(Records for the task)
=====
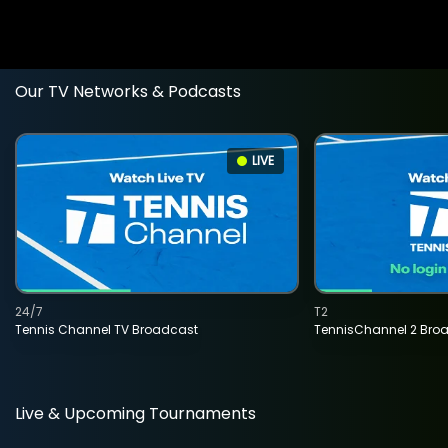
Our TV Networks & Podcasts
LIVE
24/7
T2
Tennis Channel TV Broadcast
TennisChannel 2 Bro
Live & Upcoming Tournaments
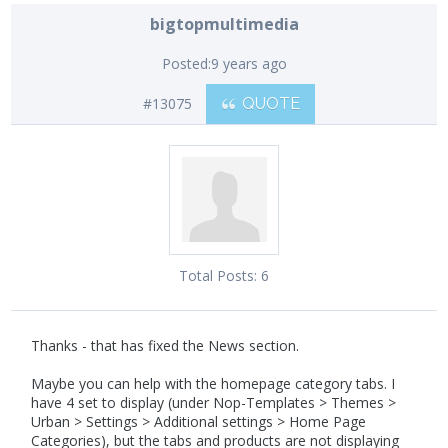
bigtopmultimedia
Posted:
9 years ago
#13075
QUOTE
Total Posts:
6
Thanks - that has fixed the News section.
Maybe you can help with the homepage category tabs. I
have 4 set to display (under Nop-Templates > Themes >
Urban > Settings > Additional settings > Home Page
Categories), but the tabs and products are not displaying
=====
(What to do) Write the data out again exactly, but without its images.

(Answer box)
Our TV Networks & Podcasts
LIVE
24/7
T2
Tennis Channel TV Broadcast
TennisChannel 2 Bro
Live & Upcoming Tournaments
bigtopmultimedia
Posted:
9 years ago
#13075
QUOTE
Total Posts:
6
Thanks - that has fixed the News section.
Maybe you can help with the homepage category tabs. I
have 4 set to display (under Nop-Templates > Themes >
Urban > Settings > Additional settings > Home Page
Categories), but the tabs and products are not displaying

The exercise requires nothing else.